2. The computer-implemented method of claim 1, wherein issuing the memory access request comprises subtracting the size of the memory access request from the current value of the credit variable.

3. The computer-implemented method of claim 1, further comprising:

detecting, at the processing engine, a second memory access request;

blocking, at the processing engine, while an outstanding request count is greater than a threshold value, the memory access request; and

issuing, from the processing engine, when the outstanding request count is less than or equal to the threshold value, the memory access request.

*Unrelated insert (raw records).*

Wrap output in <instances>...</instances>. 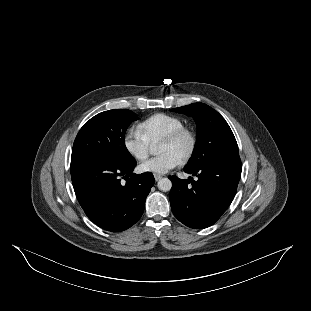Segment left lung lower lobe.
<instances>
[{"mask_svg": "<svg viewBox=\"0 0 311 311\" xmlns=\"http://www.w3.org/2000/svg\"><path fill=\"white\" fill-rule=\"evenodd\" d=\"M241 170L240 157H226L197 168H184L198 178L196 181L192 177L182 180L170 176L169 198L174 216L194 229L214 224L233 201Z\"/></svg>", "mask_w": 311, "mask_h": 311, "instance_id": "obj_1", "label": "left lung lower lobe"}]
</instances>
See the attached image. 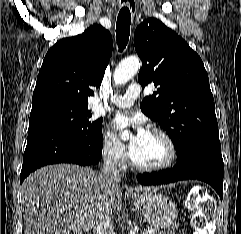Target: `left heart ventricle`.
I'll return each instance as SVG.
<instances>
[{"mask_svg":"<svg viewBox=\"0 0 241 234\" xmlns=\"http://www.w3.org/2000/svg\"><path fill=\"white\" fill-rule=\"evenodd\" d=\"M131 151L134 159L144 165L161 164L167 160L169 155L164 139L149 132L131 146Z\"/></svg>","mask_w":241,"mask_h":234,"instance_id":"obj_1","label":"left heart ventricle"}]
</instances>
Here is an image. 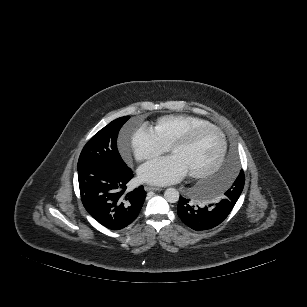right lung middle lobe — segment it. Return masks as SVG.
<instances>
[{
    "mask_svg": "<svg viewBox=\"0 0 307 307\" xmlns=\"http://www.w3.org/2000/svg\"><path fill=\"white\" fill-rule=\"evenodd\" d=\"M129 118L124 116L115 119L87 142L78 160V170L95 165L115 170L127 167L118 152L116 140L119 130Z\"/></svg>",
    "mask_w": 307,
    "mask_h": 307,
    "instance_id": "right-lung-middle-lobe-1",
    "label": "right lung middle lobe"
}]
</instances>
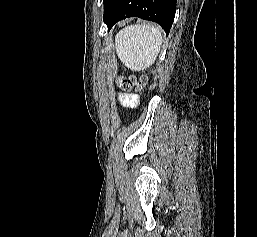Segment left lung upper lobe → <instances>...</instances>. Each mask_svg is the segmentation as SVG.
<instances>
[{
	"mask_svg": "<svg viewBox=\"0 0 257 237\" xmlns=\"http://www.w3.org/2000/svg\"><path fill=\"white\" fill-rule=\"evenodd\" d=\"M109 0H104V6H105V4L108 2Z\"/></svg>",
	"mask_w": 257,
	"mask_h": 237,
	"instance_id": "5c2ea615",
	"label": "left lung upper lobe"
}]
</instances>
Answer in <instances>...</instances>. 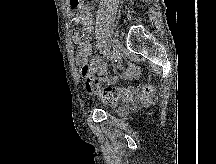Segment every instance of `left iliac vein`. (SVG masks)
<instances>
[{"mask_svg":"<svg viewBox=\"0 0 216 164\" xmlns=\"http://www.w3.org/2000/svg\"><path fill=\"white\" fill-rule=\"evenodd\" d=\"M120 47L121 45H120L119 40L117 38H114L111 43V48L115 53H117L118 57L120 53Z\"/></svg>","mask_w":216,"mask_h":164,"instance_id":"left-iliac-vein-1","label":"left iliac vein"}]
</instances>
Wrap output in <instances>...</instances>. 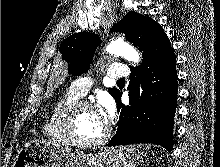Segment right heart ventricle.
<instances>
[{"mask_svg":"<svg viewBox=\"0 0 220 167\" xmlns=\"http://www.w3.org/2000/svg\"><path fill=\"white\" fill-rule=\"evenodd\" d=\"M78 99L79 97L69 90L50 106L42 127V132L48 140L60 145L70 144L62 132L60 124L64 111Z\"/></svg>","mask_w":220,"mask_h":167,"instance_id":"e07e8e85","label":"right heart ventricle"}]
</instances>
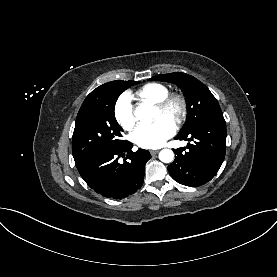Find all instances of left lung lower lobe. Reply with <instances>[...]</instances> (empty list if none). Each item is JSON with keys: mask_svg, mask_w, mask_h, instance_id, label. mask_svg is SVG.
I'll return each mask as SVG.
<instances>
[{"mask_svg": "<svg viewBox=\"0 0 277 277\" xmlns=\"http://www.w3.org/2000/svg\"><path fill=\"white\" fill-rule=\"evenodd\" d=\"M175 139L193 141L175 150L168 166L171 177L180 184L198 187L210 181L221 167L226 153V122L222 112L200 121L191 131Z\"/></svg>", "mask_w": 277, "mask_h": 277, "instance_id": "1", "label": "left lung lower lobe"}]
</instances>
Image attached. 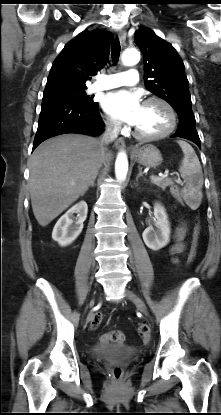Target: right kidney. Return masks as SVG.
<instances>
[{"label":"right kidney","mask_w":221,"mask_h":415,"mask_svg":"<svg viewBox=\"0 0 221 415\" xmlns=\"http://www.w3.org/2000/svg\"><path fill=\"white\" fill-rule=\"evenodd\" d=\"M88 206L86 202L81 201L71 207L54 226L52 232L53 240L61 246L71 244L82 232L83 222L87 218ZM77 213L76 222L73 221V214Z\"/></svg>","instance_id":"1"}]
</instances>
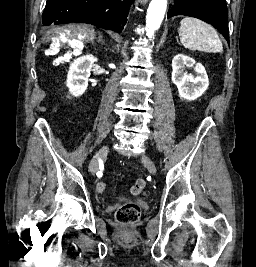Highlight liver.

4. The computer-implemented method of claim 3, wherein the issuing comprises incrementing the outstanding request count by one.

5. The computer-implemented method of claim 3, further comprising:

receiving data in response to the memory access request; and decrementing the outstanding request count by one.

6. A non-transitory computer-readable medium storing a program, which when executed by a computer, configures the computer to perform the method of claim 1.

7. A system comprising: a processor; and a non-transitory computer-readable medium storing a set of instructions, which when executed by the processor, configure the system to perform the method of claim 1.